* PROBLEM REQUIREMENTS *
Only the lines running from the line with "janeiro 2026" to the end of the records below belong in the answer, each copied exactly.

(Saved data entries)
___

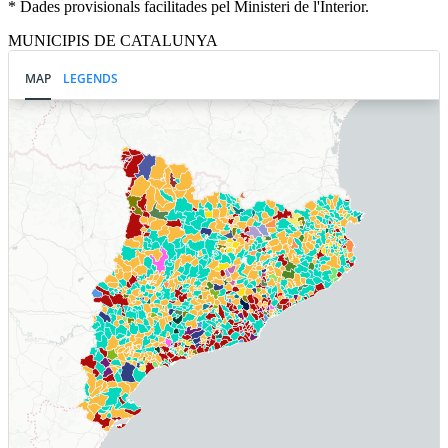
* Dades provisionals facilitades pel Ministeri de l'Interior.
MUNICIPIS DE CATALUNYA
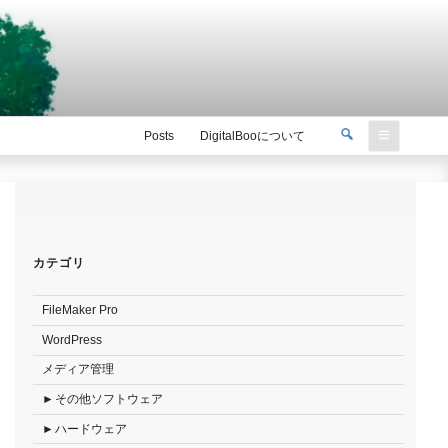
検
Posts
DigitalBooについて
索
検
索:
カテゴリ
FileMaker Pro
WordPress
メディア管理
その他ソフトウェア
ハードウェア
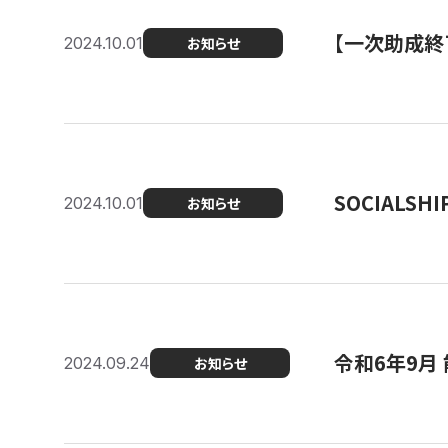
【一次助成終
2024.10.01
お知らせ
SOCIALS
2024.10.01
お知らせ
令和6年9月
2024.09.24
お知らせ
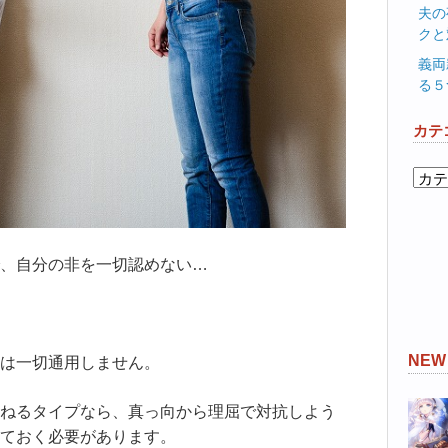
夫の
クと
義両
る５
カテ
カ
テ
ゴ
リ
ー
、自分の非を一切認めない…
NE
は一切通用しません。
ねるタイプなら、真っ向から理屈で対抗しよう
ておく必要があります。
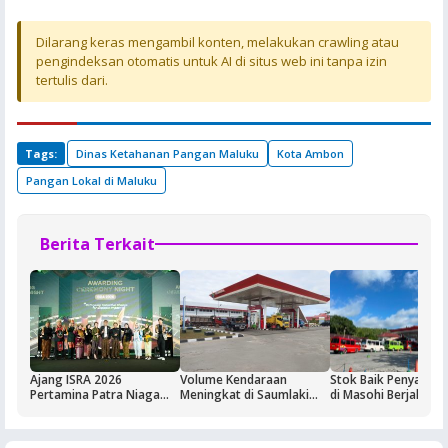
Dilarang keras mengambil konten, melakukan crawling atau
pengindeksan otomatis untuk AI di situs web ini tanpa izin
tertulis dari.
Tags:
Dinas Ketahanan Pangan Maluku
Kota Ambon
Pangan Lokal di Maluku
Berita Terkait
Ajang ISRA 2026
Volume Kendaraan
Stok Baik Penyalura
Pertamina Patra Niaga
Meningkat di Saumlaki
di Masohi Berjalan 
Regional Papua Maluku
Buntut Aktivitas Blok
Borong Lima
Masela, Pertamina dan
Penghargaan
Pemkab KKT Komitmen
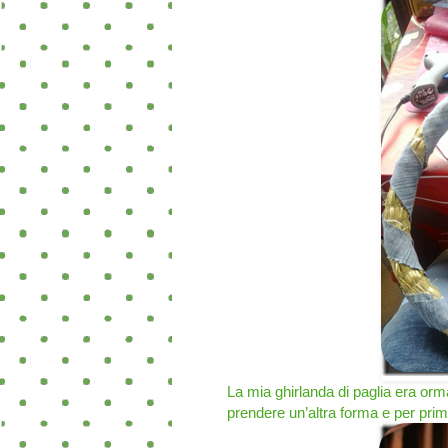
La mia ghirlanda di paglia era orma
prendere un’altra forma e per prim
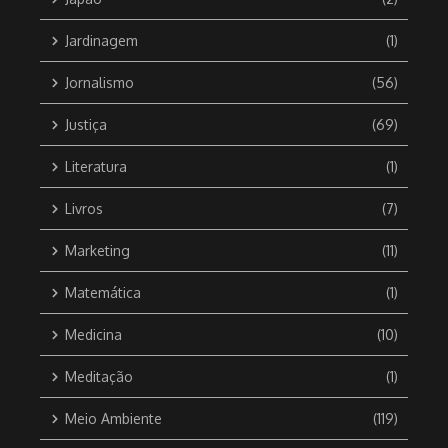
Jardinagem
(1)
Jornalismo
(56)
Justiça
(69)
Literatura
(1)
Livros
(7)
Marketing
(11)
Matemática
(1)
Medicina
(10)
Meditação
(1)
Meio Ambiente
(119)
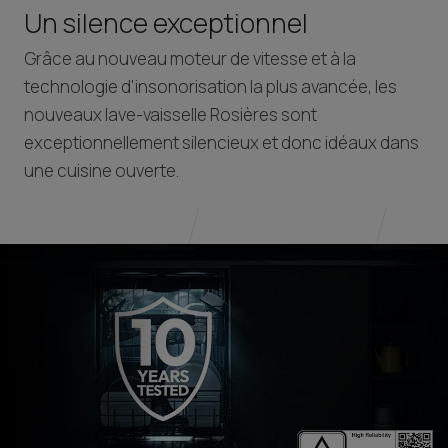
Un silence exceptionnel
Grâce au nouveau moteur de vitesse et à la
technologie d'insonorisation la plus avancée, les
nouveaux lave-vaisselle Rosières sont
exceptionnellement silencieux et donc idéaux dans
une cuisine ouverte.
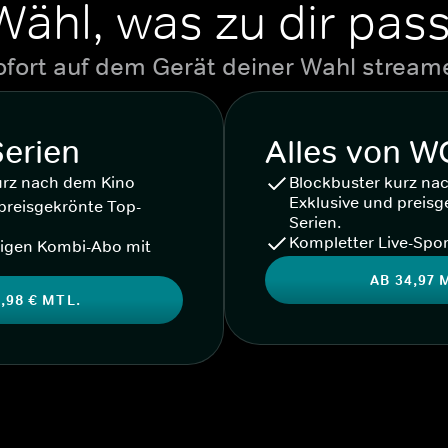
Wähl, was zu dir pass
ofort auf dem Gerät deiner Wahl stream
Serien
Alles von 
urz nach dem Kino
Blockbuster kurz na
Exklusive und preisg
preisgekrönte Top-
Serien.
Kompletter Live-Spor
igen Kombi-Abo mit
AB 34,97 
,98 € MTL.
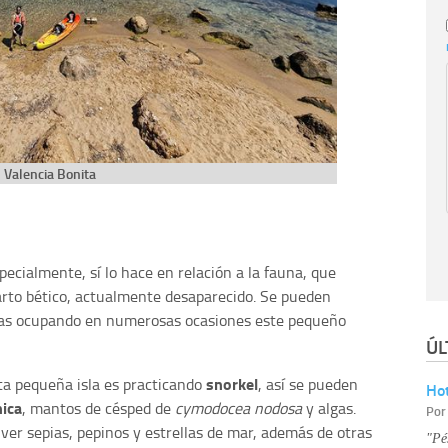
Valencia Bonita
specialmente, sí lo hace en relación a la fauna, que
arto bético, actualmente desaparecido. Se pueden
las ocupando en numerosas ocasiones este pequeño
ÚL
snorkel
ta pequeña isla es practicando
, así se pueden
Hot
nica
, mantos de césped de
cymodocea nodosa
y algas.
Po
ver sepias, pepinos y estrellas de mar, además de otras
"Pé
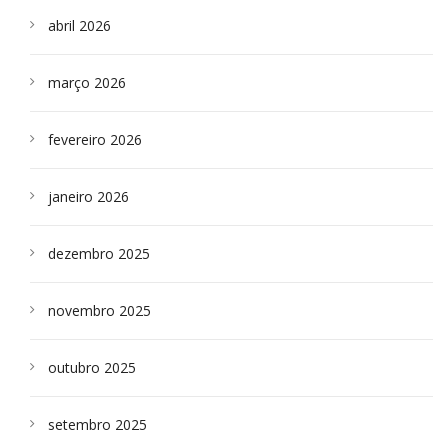
abril 2026
março 2026
fevereiro 2026
janeiro 2026
dezembro 2025
novembro 2025
outubro 2025
setembro 2025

___

* WORKED SOLUTION *
janeiro 2026
dezembro 2025
novembro 2025
outubro 2025
setembro 2025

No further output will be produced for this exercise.